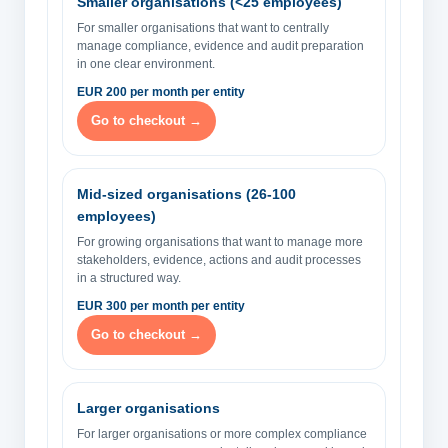
Smaller organisations (<25 employees)
For smaller organisations that want to centrally
manage compliance, evidence and audit preparation
in one clear environment.
EUR 200 per month per entity
Go to checkout →
Mid-sized organisations (26-100
employees)
For growing organisations that want to manage more
stakeholders, evidence, actions and audit processes
in a structured way.
EUR 300 per month per entity
Go to checkout →
Larger organisations
For larger organisations or more complex compliance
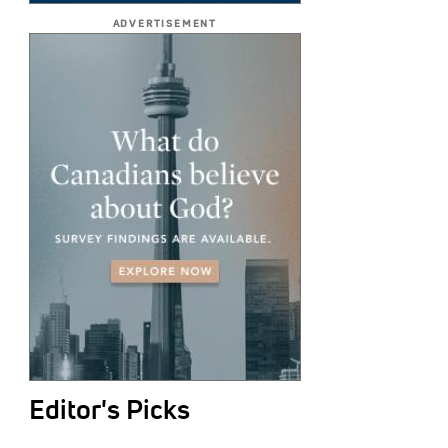
ADVERTISEMENT
Editor's Picks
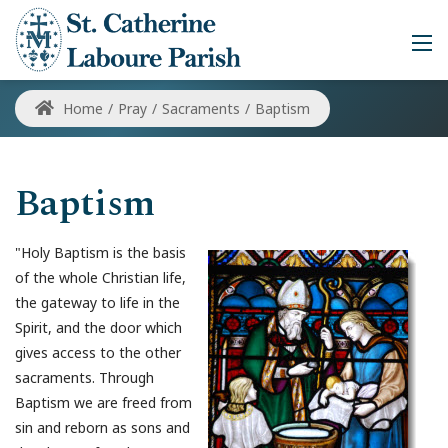
Home
/
Pray
/
Sacraments
/
Baptism
Baptism
"Holy Baptism is the basis
of the whole Christian life,
the gateway to life in the
Spirit, and the door which
gives access to the other
sacraments. Through
Baptism we are freed from
sin and reborn as sons and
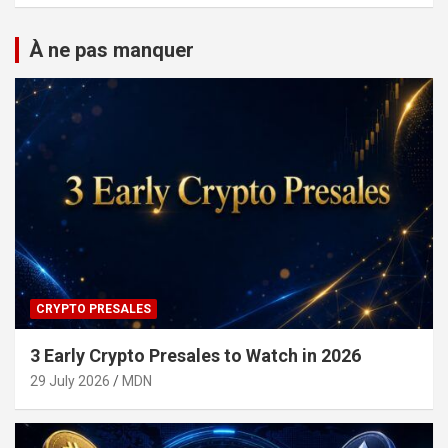
À ne pas manquer
CRYPTO PRESALES
3 Early Crypto Presales to Watch in 2026
29 July 2026
MDN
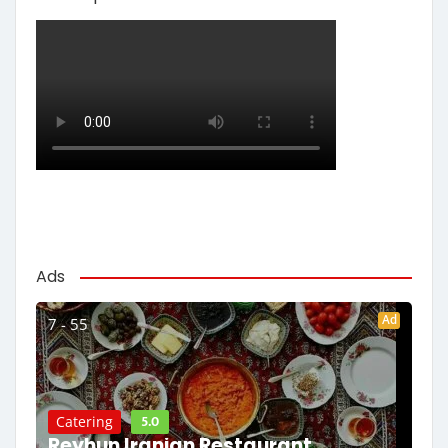
Ads
Ad
7 - 55
5.0
Catering
Reyhun Iranian Restaurant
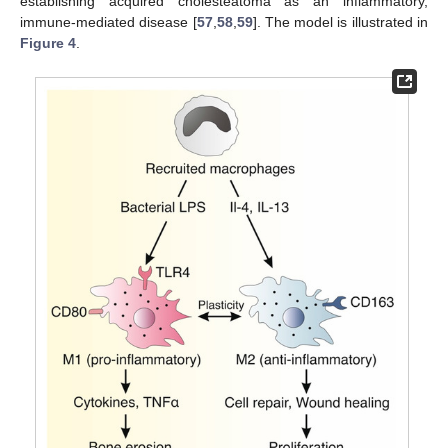
establishing acquired cholesteatoma as an inflammatory,
immune-mediated disease [
57
,
58
,
59
]. The model is illustrated in
Figure 4
.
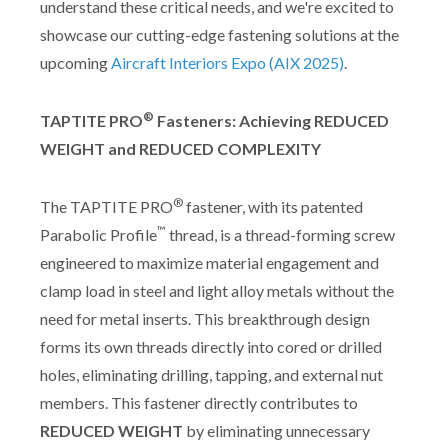
understand these critical needs, and we're excited to
showcase our cutting-edge fastening solutions at the
upcoming
Aircraft Interiors Expo (AIX 2025)
.
®
TAPTITE PRO
Fasteners: Achieving REDUCED
WEIGHT and REDUCED COMPLEXITY
®
The TAPTITE PRO
fastener, with its patented
™
Parabolic Profile
thread, is a thread-forming screw
engineered to maximize material engagement and
clamp load in steel and light alloy metals without the
need for metal inserts. This breakthrough design
forms its own threads directly into cored or drilled
holes, eliminating drilling, tapping, and external nut
members. This fastener directly contributes to
REDUCED WEIGHT
by eliminating unnecessary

◇ ◇ ◇ ◇ ◇ ◇ ◇

### WHAT THE TASK REQUIRES
Give the records back verbatim, pictures excluded.

### PROBLEM SOLUTION
Smaller organisations (<25 employees)
For smaller organisations that want to centrally
manage compliance, evidence and audit preparation
in one clear environment.
EUR 200 per month per entity
Go to checkout →
Mid-sized organisations (26-100
employees)
For growing organisations that want to manage more
stakeholders, evidence, actions and audit processes
in a structured way.
EUR 300 per month per entity
Go to checkout →
Larger organisations
For larger organisations or more complex compliance
ADVERTISEMENT
Editor's Picks
Home
/
Pray
/
Sacraments
/
Baptism
Baptism
"Holy Baptism is the basis
of the whole Christian life,
the gateway to life in the
Spirit, and the door which
gives access to the other
sacraments. Through
Baptism we are freed from
sin and reborn as sons and
À ne pas manquer
CRYPTO PRESALES
3 Early Crypto Presales to Watch in 2026
29 July 2026
MDN
Ads
Ad
7 - 55
5.0
Catering
Reyhun Iranian Restaurant
establishing acquired cholesteatoma as an inflammatory,
immune-mediated disease [
57
,
58
,
59
]. The model is illustrated in
Figure 4
.
understand these critical needs, and we're excited to
showcase our cutting-edge fastening solutions at the
upcoming
Aircraft Interiors Expo (AIX 2025)
.
®
TAPTITE PRO
Fasteners: Achieving REDUCED
WEIGHT and REDUCED COMPLEXITY
®
The TAPTITE PRO
fastener, with its patented
™
Parabolic Profile
thread, is a thread-forming screw
engineered to maximize material engagement and
clamp load in steel and light alloy metals without the
need for metal inserts. This breakthrough design
forms its own threads directly into cored or drilled
holes, eliminating drilling, tapping, and external nut
members. This fastener directly contributes to
REDUCED WEIGHT
by eliminating unnecessary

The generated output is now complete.